Jones highlights the value of viewing online behavior as data. However, she cautions against prematurely labeling someone a “monitoring spirit” without considering their offline behavior. “Some people love loudly offline and move quietly online,” she explains. The real issue arises when digital presence becomes performative—when someone maintains proximity to monitor your growth without actively participating in it. “That’s not friendship; that’s proximity without responsibility,” Jones asserts.

The Importance of Clarity and Open Communication

Cultivating strong friendships in the digital age requires clarity and intentionality. Jones believes many people haven’t adjusted their behavior to reflect the realities of modern relationships. “The truth is, how we engage with our friends online matters,” she says. However, if someone has consistently shown up in your life offline, offering support and care when it mattered most, they are likely a genuine friend who may simply need guidance on navigating online engagement. Having an open conversation about your concerns can be a powerful step toward strengthening the connection.

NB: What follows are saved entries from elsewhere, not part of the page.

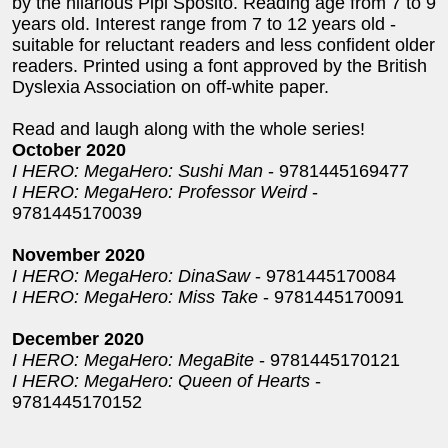
by the hilarious Pipi Sposito. Reading age from 7 to 9
years old. Interest range from 7 to 12 years old -
suitable for reluctant readers and less confident older
readers. Printed using a font approved by the British
Dyslexia Association on off-white paper.
Read and laugh along with the whole series!
October 2020
I HERO: MegaHero: Sushi Man
- 9781445169477
I HERO: MegaHero: Professor Weird
-
9781445170039
November 2020
I HERO: MegaHero: DinaSaw
- 9781445170084
I HERO: MegaHero: Miss Take
- 9781445170091
December 2020
I HERO: MegaHero: MegaBite
- 9781445170121
I HERO: MegaHero: Queen of Hearts
-
9781445170152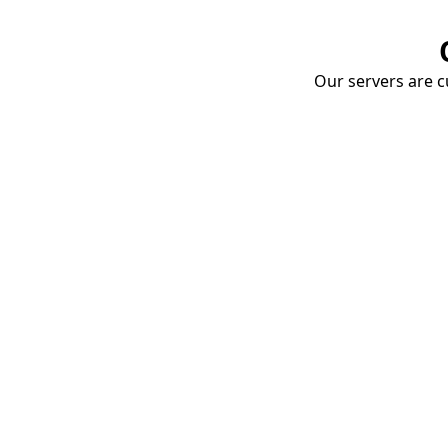
Our servers are cu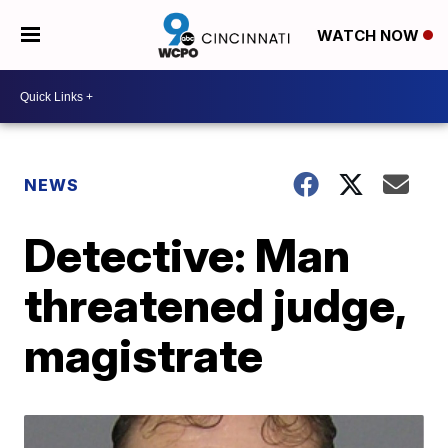
WATCH NOW
NEWS
Detective: Man
threatened judge,
magistrate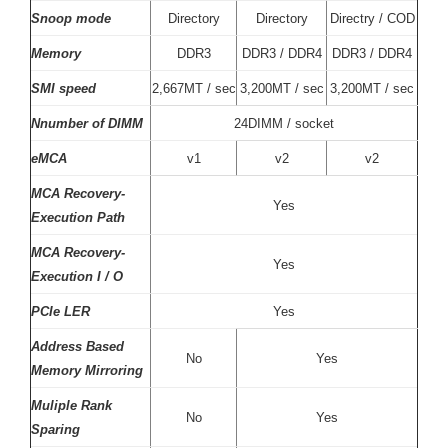
Snoop mode
Directory
Directory
Directry / COD
Memory
DDR3
DDR3 / DDR4
DDR3 / DDR4
SMI speed
2,667MT / sec
3,200MT / sec
3,200MT / sec
Nnumber of DIMM
24DIMM / socket
eMCA
v1
v2
v2
MCA Recovery-
Yes
Execution Path
MCA Recovery-
Yes
Execution I / O
PCIe LER
Yes
Address Based
No
Yes
Memory Mirroring
Muliple Rank
No
Yes
Sparing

Social media is now an integral part of daily life, influencing our thoughts, behaviors, and relationships. How our friends engage with us online provides valuable insight into the nature of those connections. Here are some key considerations, as outlined by Jones and Watson:

Signs of Emotional Availability vs. Performative Engagement

“Real friends don’t perform,” Jones emphasizes. “The real issue is that people can’t distinguish among their close friends, associates, acquaintances, casual friends, and, at this point, their social media friends. Real friends support their friends, period. They notice their friend post good news on social media and ‘like’ it. They interact online in ways a friend might. They are sharing reels via DM; they’re sharing content you know you’ve worked hard on. These are people who will be unwavering in ways acquaintances or social media friends will not be. It’s important to understand the difference between friends and supporters. Close friends should always be supporters online and off, but supporters don’t have to be close friends.”

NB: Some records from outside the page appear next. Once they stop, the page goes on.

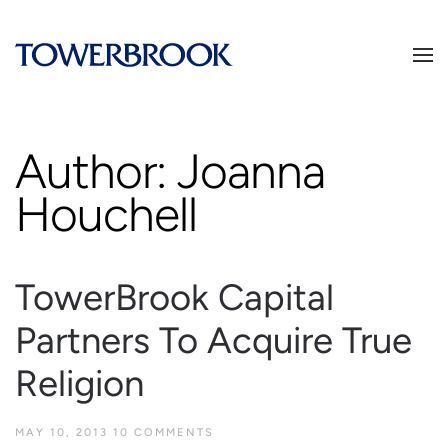
Author:
Joanna
Houchell
TowerBrook Capital
Partners To Acquire True
Religion
MAY 10, 2013
10 COMMENTS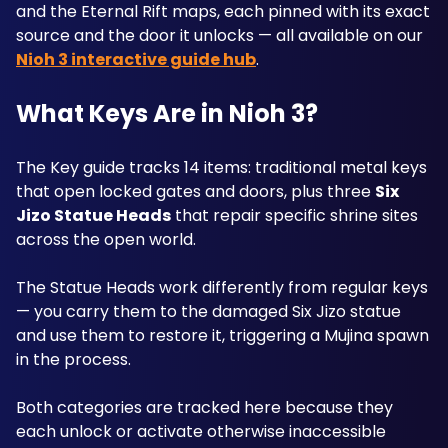
and the Eternal Rift maps, each pinned with its exact 
source and the door it unlocks — all available on our 
Nioh 3 interactive guide hub
.
What Keys Are in Nioh 3?
The Key guide tracks 14 items: traditional metal keys 
that open locked gates and doors, plus three 
Six 
Jizo Statue Heads
 that repair specific shrine sites 
across the open world. 
The Statue Heads work differently from regular keys 
— you carry them to the damaged Six Jizo statue 
and use them to restore it, triggering a Mujina spawn 
in the process. 
Both categories are tracked here because they 
each unlock or activate otherwise inaccessible 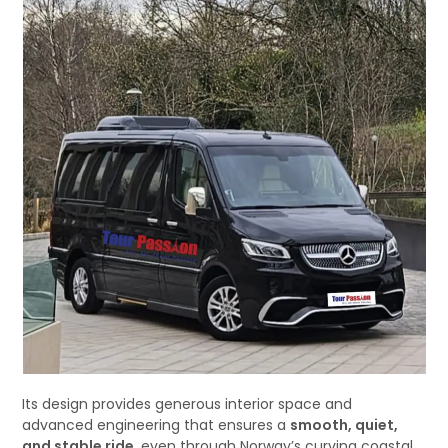
Its design provides generous interior space and
advanced engineering that ensures a
smooth, quiet,
and stable ride
, even through Norway’s curving coastal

The Value of Distance and Boundaries

“Creating distance can feel like a form of self-respect, especially in a culture that equates constant access with care,” Watson notes. “Sometimes distance reflects a need for rest, steadiness, or emotional capacity rather than a lack of investment. When there’s trust underneath, space doesn’t automatically mean disconnection.”

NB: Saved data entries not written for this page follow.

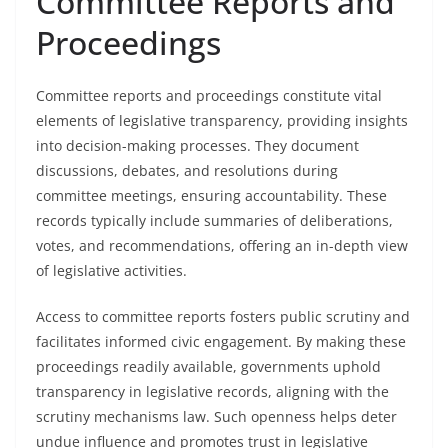
Committee Reports and
Proceedings
Committee reports and proceedings constitute vital
elements of legislative transparency, providing insights
into decision-making processes. They document
discussions, debates, and resolutions during
committee meetings, ensuring accountability. These
records typically include summaries of deliberations,
votes, and recommendations, offering an in-depth view
of legislative activities.
Access to committee reports fosters public scrutiny and
facilitates informed civic engagement. By making these
proceedings readily available, governments uphold
transparency in legislative records, aligning with the
scrutiny mechanisms law. Such openness helps deter
undue influence and promotes trust in legislative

Nurturing Meaningful Connections

“Go outside!” Jones exclaims. “This topic is one of the main reasons I created The Black Girl Social Club. I realized that people had grow too dependent on social media to fill a void, and that community is something you have to build and actively participate in. How we engage online is usually not how we engage in person. Practice your conversational skills and relearn how to approach people and introduce yourself. Once you’ve made some connections out in the wild, it’s important to maintain them. If you really want meaningful friendships, you have to make an effort to reach out and engage. Another thing you’re going to have to do is let your guard down.”

As we continue to navigate the complexities of relationships in the digital age, prioritizing genuine connection, open communication, and a healthy dose of curiosity will be essential. The question isn’t simply whether someone is a “monitoring spirit” or a true friend, but rather, how can we cultivate relationships that are built on trust, support, and authentic engagement, both online and off. The BGSC continues to foster these connections through in-person events and community building initiatives, demonstrating the enduring power of real-world interaction.

Moving forward, it will be important to observe how these dynamics evolve as social media platforms continue to change and as individuals adapt their online behaviors. The next step in understanding this phenomenon may come from further research into the psychological effects of social media on relationships and the development of strategies for fostering healthier online interactions.